Salah satu penyebab utama krisis air adalah terus meningkatnya emisi gas rumah kaca yang berdampak pada peningkatan laju kenaikan suhu udara. “Hal ini mengakibatkan proses pemanasan global terus berlanjut, dan berdampak pada fenomena perubahan iklim yang dapat memicu krisis air, krisis pangan dan bahkan krisis energi, serta meningkatnya frekuensi, intensitas dan durasi kejadian bencana hidrometeorologi,” kata Dwikorita pada acara acara ‘2nd Stakeholders Consultation Meeting, the 10th World Water Forum’ yang diselenggarakan di Bali, Kamis, 12 Oktober 2023.

Anggota Dewan Eksekutif World Meteorological Organization (WMO) itu mengutip data WMO pada tahun 2022 lalu yang melaporkan bahwa Bumi jauh lebih hangat 1,15 ± 0,13°C jika dibandingkan dengan rata-rata suhu udara permukaan pada masa pra-industri (1850-1900). Saat ini, dalam penilaian awal, pada September 2023, menunjukkan bahwa tahun 2023 akan menjadi tahun terpanas yang pernah tercatat dalam sejarah.

Menurut Dwikorita, dampak dari variabilitas dan perubahan iklim sering kali dirasakan melalui air. Dinamika siklus air dan interaksinya dengan manusia menghasilkan pola ketersediaan sumber daya air yang bervariasi secara spasial dan temporal. Selain itu, dampak ekstrem terkait air sangat mempengaruhi kehidupan, perkembangan, dan keberlanjutan ekosistem, serta masyarakat dan individu.

Selain perubahan iklim, tantangan lain yang dihadapi dalam pemenuhan kebutuhan air adalah ekstraksi air  tanah yang menyebabkan penurunan muka air tanah, yang akhirnya dapat berdampak pada penurunan muka tanah. Sementara musim kemarau yang berkepanjangan, tidak meratanya aksesibilitas serta distribusi air bersih dan infrastruktur untuk pengelolaan Sumber Daya Air, juga merupakan tantangan dalam mewujudkan kesetaraan dan keadilan terhadap ketersediaan air. “Apabila hal ini terus dibiarkan, maka krisis air juga akan berujung pada krisis pangan, krisis energi, bahkan krisis sosial,” jelasnya.

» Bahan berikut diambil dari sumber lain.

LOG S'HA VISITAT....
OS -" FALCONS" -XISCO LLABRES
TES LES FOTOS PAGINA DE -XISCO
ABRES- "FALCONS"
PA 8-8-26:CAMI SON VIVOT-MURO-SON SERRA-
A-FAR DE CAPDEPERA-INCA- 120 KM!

Semakin menipisnya sumber daya alam, termasuk air juga disebabkan oleh jumlah populasi penduduk dunia yang terus bertambah. Ia berharap semua negara melakukan aksi mitigasi dan adaptasi secara sistematis dan kolaboratif, serta merumuskan kebijakan konservasi dan pengelolaan Sumber Daya Air secara efisien berbasis ilmu pengetahuan. Hal ini dianggap penting untuk segera dilakukan karena air adalah salah satu kebutuhan dasar hidup manusia.

Menurutnya, negara-negara di dunia tidak memiliki kapasitas dan ketahanan yang sama dalam menghadapi situasi akibat kondisi cuaca, Iklim, dan air yang ekstrem. Maka, ia berharap negara-negara yang memiliki sumber daya dan kapasitas yang besar mau berbagi  ilmu pengetahuan, teknologi, kapasitas finansial, tata kelola dan manajemen dengan negara-negara kecil dan juga kawasan.

“Selain untuk mereduksi kesenjangan kapasitas dalam pengelolaan sumber daya air juga untuk mencapai Sustainable Development Goals (SDGs). Kegagalan dalam mencapai SDGs dapat mengakibatkan konflik sosial-ekonomi dan politik global,” katanya

Pada World Water Forum yang ke-10, yang akan digelar pada bulan Mei 2024 mendatang di Bali, diharapkan keterlibatan para pakar/Ilmuwan/ akademisi/ praktisi, pemerintah, masyarakat, sektor swasta, dan berbagai pihak terkait lainnya mampu menguatkan  komitmen, solidaritas dan kerja sama antar negara, kawasan atau wilayah, untuk mengatasi tantangan global di  sektor air.